# Where do investment property down payments come from?



## sevenpoint (Jul 31, 2015)

Hi all, I have two rental properties in calgary, each legally suited up/down totaling 4 units. 

Home 1:
Purchase Price: $300000
Mortgage: $922
Tax: $200
Ins: $100
HELOC: $308
Rent up: $1295 + utils
Rent Down: $1075 + Utils
Garage rent: $100

Cash flow: +$940

Home 2:
Purchase Price: $400000
Mortgage: $1468
Tax: $250
Ins: $130
Rent up: $1195 +utils
Rent down: $1100 + utils
Garage rent: $200

Cash flow: +$647

I put some work into the first home and increased the value by about 100k, which is why I have a HELOC on it. I used that HELOC as a down payment for the second home. The second home was turn key and has not yet increased much in value so getting another HELOC on that property isn't an option.

I feel pretty good about the two purchases, both homes are on good sized and zoned land and have redevelopment potential. As rental properties there is decent positive cash flow. Problem is, ideal total cash flow for both homes is $19000 a year, after tax $13000. In order for me to afford a down payment for future investing, it would take me about 6 years to build up enough for another 80k down payment. That seems way too long to wait and I feel that in order to be a successful real estate investor I would have to move faster than that. 

I don't feel I will have a problem getting future mortgages, but is there something I'm missing when it comes to funding a down payment for property 3, 4, 5...?

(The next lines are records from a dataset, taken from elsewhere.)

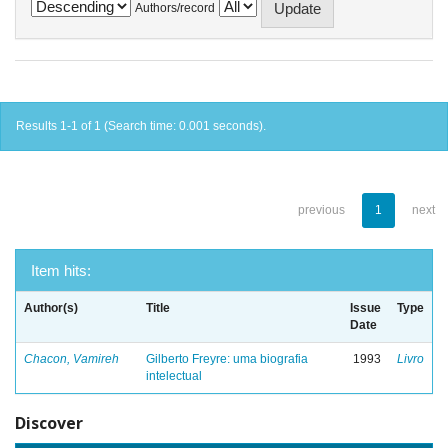
Authors/record
Results 1-1 of 1 (Search time: 0.001 seconds).
previous
1
next
Item hits:
Author(s)
Title
Issue
Type
Date
Chacon, Vamireh
Gilberto Freyre: uma biografia
1993
Livro
intelectual
Discover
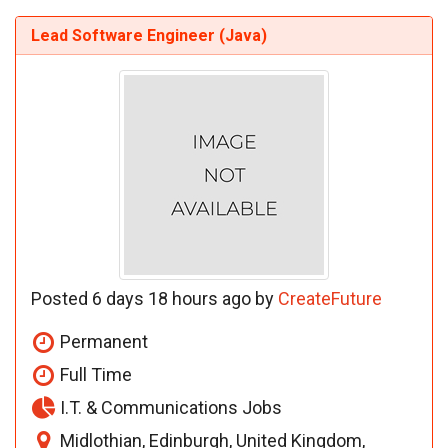
Lead Software Engineer (Java)
Posted 6 days 18 hours ago by
CreateFuture
Permanent
Full Time
I.T. & Communications Jobs
Midlothian, Edinburgh, United Kingdom,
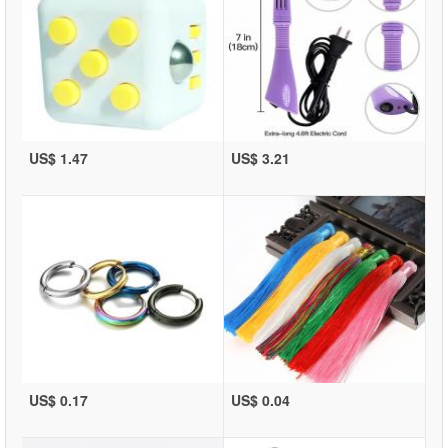
US$ 1.47
US$ 3.21
US$ 0.17
US$ 0.04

Any pros want to chime in?


----------



## Potato (Apr 3, 2009)

6 years is very good! Consider that it accelerates if you use this strategy: 4 years for the next one, 2.5 years to the one after that, then one every other year... Plus you can save from your day job, etc.

I don't see an allowance for vacancy or maintenance in your numbers...

[I will sit on my hands about the wisdom of a one-asset strategy like this.]


----------



## sevenpoint (Jul 31, 2015)

Potato said:


> 6 years is very good! Consider that it accelerates if you use this strategy: 4 years for the next one, 2.5 years to the one after that, then one every other year... Plus you can save from your day job, etc.
> 
> I don't see an allowance for vacancy or maintenance in your numbers...
> 
> [I will sit on my hands about the wisdom of a one-asset strategy like this.]


Thanks so much for your response. And for not scolding me too much on my strategy.

You're right, I haven't allotted for vacancy or maintenance in those numbers. I've been fairly blessed so far not to have to spend much in those areas, but I should account for about two months lost rent on each unit to account for those things.

As for diversity, the way I see it I've invested about 100k of my own money in RE, if you remove the principal portion I'm currently making about a 15-20% return on my investment. I do have stocks, a small business, a day job and RRSPs. I just like to compartmentalize each investment to make sure each is self sustainable. I like real estate best right now for a few reasons so I'm willing to have that be a heavier part of my portfolio, but I'm not currently willing to take profits from one and put into another, besides savings from my day job. 

Still, to me 6 years seems way too long. I see people on here with 9, 18, 70+ units. I see how the time between purchases decreases each time, but I can't see how even with that time that I could get to 70+ units before I'm 100 years old.


----------



## OurBigFatWallet (Jan 20, 2014)

Out of curiosity what part of Calgary are the rental units in? What is your strategy assuming the Calgary market starts to go down a bit with the price of oil, I'm assuming a long term hold for both?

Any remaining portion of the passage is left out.